The following assignment only causes a warning. What does this say about how C treats type equivalence?
int *iptr;
float *fptr;
float fval;
fval = 0.0;
fptr = &fval;
iptr = fptr;
In particular, I'm referring to the assignment in the last line of the above snippet of code; namely,
iptr = fptr;
It says more about the behavior of the compiler you're using than about C, though the compiler's behavior is (unfortunately IMHO) permitted by the C standard.

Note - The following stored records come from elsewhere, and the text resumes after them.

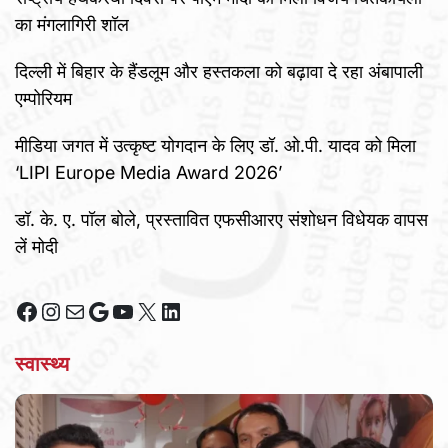
का मंगलागिरी शॉल
दिल्ली में बिहार के हैंडलूम और हस्तकला को बढ़ावा दे रहा अंबापाली
एम्पोरियम
मीडिया जगत में उत्कृष्ट योगदान के लिए डॉ. ओ.पी. यादव को मिला
‘LIPI Europe Media Award 2026’
डॉ. के. ए. पॉल बोले, प्रस्तावित एफसीआरए संशोधन विधेयक वापस
लें मोदी
Facebook
Instagram
Mail
Google
YouTube
X
LinkedIn
स्वास्थ्य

The types int* and float* are distinct, and the language defines no implicit conversion between them.
Attempting to assign one to the other without a cast (i.e., an explicit type conversion) is a constraint violation, which means that a compiler is required to issue a diagnostic message.
The C standard does not require such a diagnostic to be fatal. By issuing a warning, your compiler has done its job as far as the C standard is concerned. It could, with equal validity, have rejected your program (and in my opinion that would have been more user-friendly). But either behavior is conforming.
You can probably invoke your compiler in a way to make it treat this as a fatal error. For example, if you're using gcc the -pedantic-errors option (along with an option to specify which version of the C standard to use) should do the trick.
If you really want to perform that assignment (with all the risks that entails), you can use a cast:
iptr = (int*)fptr;
In addition to (probably) turning off the compiler warning, a pointer cast should act as a reminder that you're doing something tricky, and it may blow up in your face if you don'w know exactly what you're doing.